Undoubtedly, the Tiger King documentary has made more Americans aware of our country’s lax regulations and ownership laws when it comes to exotic animals.

It is estimated more tigers live in captivity in the USA alone than the 4 thousand tigers left in the wild. The key word is estimated, because trade and ownership of exotic animals, including tigers, is opaque.

Which is why Active for Animals has created a letter for our supporters to send to their State Governor, requesting the laws and regulations about owning exotic animals, for commercial purposes or personal pets, be strengthened.

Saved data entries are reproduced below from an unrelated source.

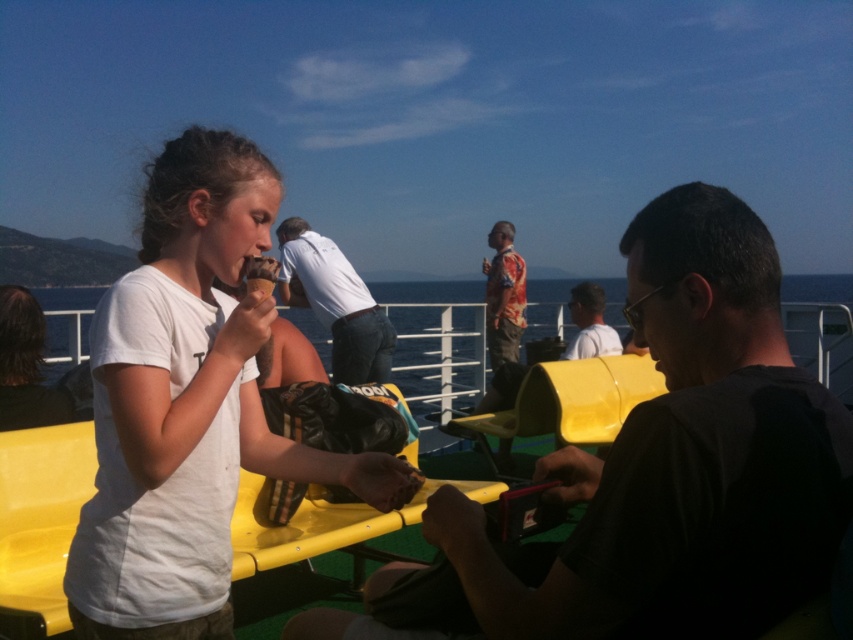 You are standing at point (579, 352) and want to move to point (328, 262). Is the path directly in front of you?

Yes, the path directly in front of you leads to point (328, 262) because it is in front of your current position at point (579, 352).

You are a passenger on the ferry and need to find a place to sit. You see the yellow plastic boat at center and the light brown leather jacket at center. Which object is closer to you?

The yellow plastic boat at center is positioned over the light brown leather jacket at center, meaning it is closer to you.

You are planning to place a light brown leather jacket at center on the deck of a yellow plastic boat at center. Based on the scene description, will the jacket fit comfortably on the boat without overcrowding it?

The yellow plastic boat at center is larger in size than the light brown leather jacket at center, so the jacket will fit comfortably on the boat without overcrowding it. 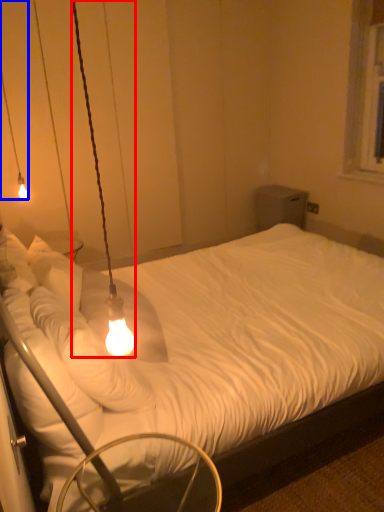 Question: Which point is closer to the camera, lamp (highlighted by a red box) or lamp (highlighted by a blue box)?

Choices:
 (A) lamp
 (B) lamp

Answer: (A) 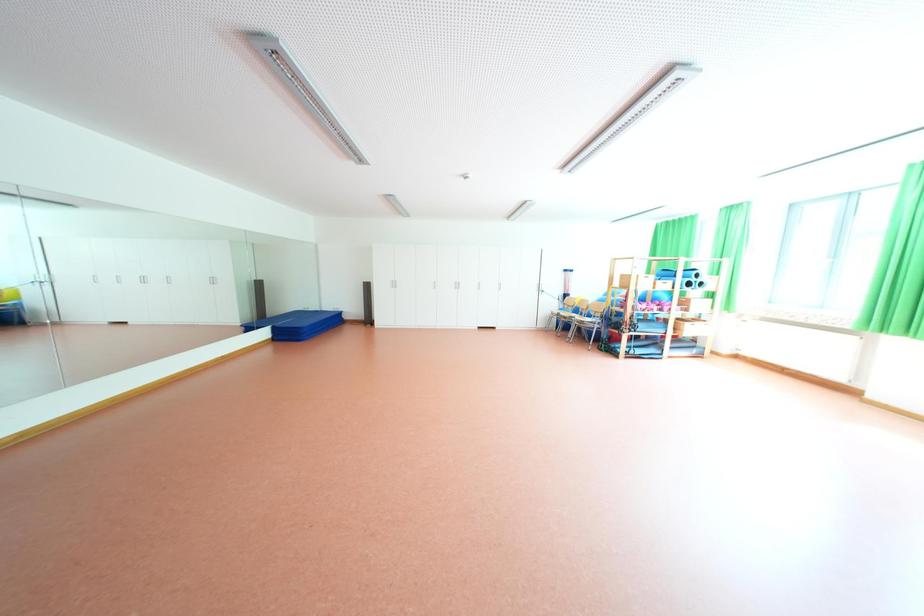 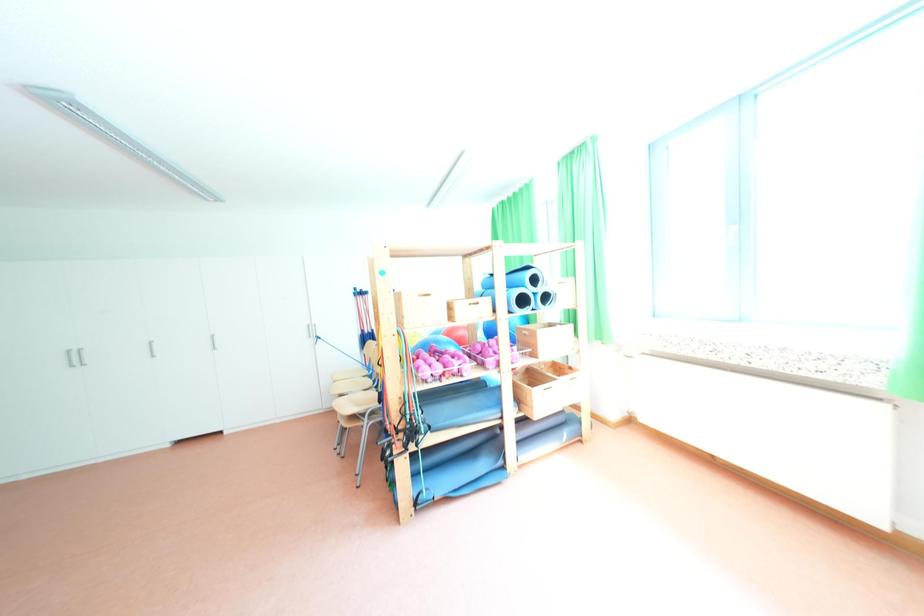 In a continuous first-person perspective shot, in which direction is the camera moving?

The movement direction of the cameraman is right, forward. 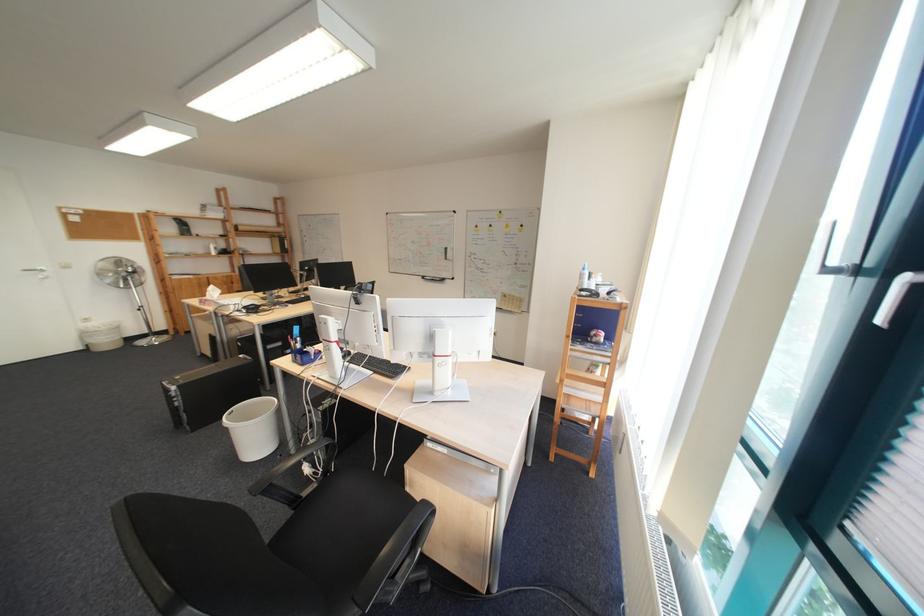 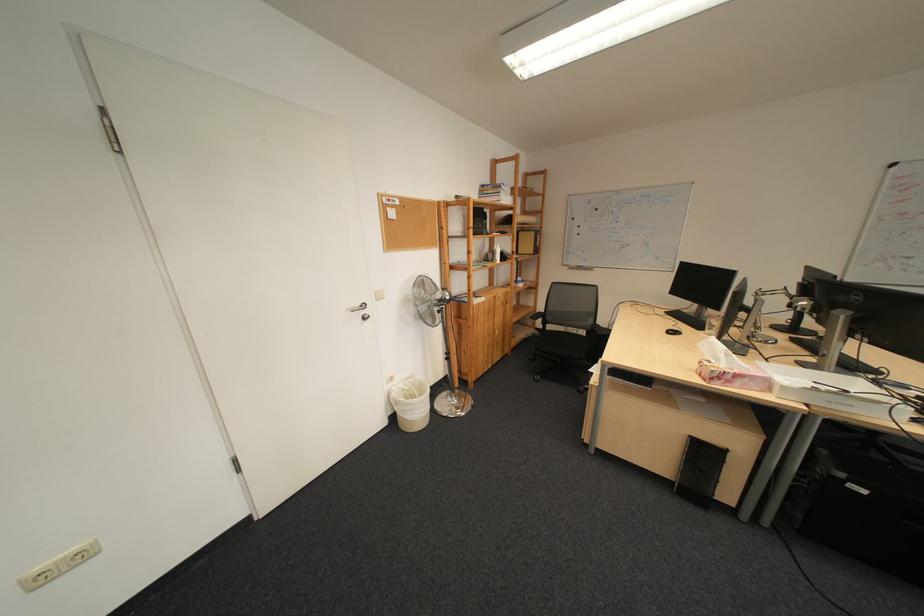 Find the pixel in the second image that matches (x=98, y=323) in the first image.

(402, 386)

This will be an ongoing campaign for Active for Animals, as our research has shown that too few people are aware of the scale of exotic animal ownership in the USA.

By tackling lax ownership laws in the USA we not only ensure that we are not contributing to biodiversity loss, we can also ensure exotic pets don’t become invasive species damaging our country’s unique and precious ecosystems. Exotic pet that escape or are released into the wild because the owner isn’t interested in them any more are causing problems for fragile ecosystems.

Become A Rhino Ambassador

As you may know, the demand for rhino horn in Vietnam is high and this desire in Vietnam is driving rhino poaching. Wherever you are in the world, you can become a Rhino Ambassador and one of the easiest and most effective ways of showing your support for rhinos is to send a letter to your local Vietnamese Embassy asking for their help to close down the trade.

To help Active for Animals has done two things. The first is to provide you a link to the contact details of all the Vietnamese Embassies Worldwide. The list provides the address and phone information. We recommend that you don’t sent an email, as they can be more easily ignored. To stand out, the best thing to do is to send a letter by post. But if you don’t want to send your letter by post, then send an email.

The second thing we have done is create three sample letters that you can use, if you are not sure what to write.

Letter 1: Time to Reflect

Letter 2: Let’s All Share

Letter 3: For Future Generations

Don’t worry about only using the term “Dear Ambassador” in your letter, often Embassy websites aren’t updated and the Ambassador has changed; we recommend this universal salutation.

Join forces with your family and friends, or maybe you could get your class or school to also send letters.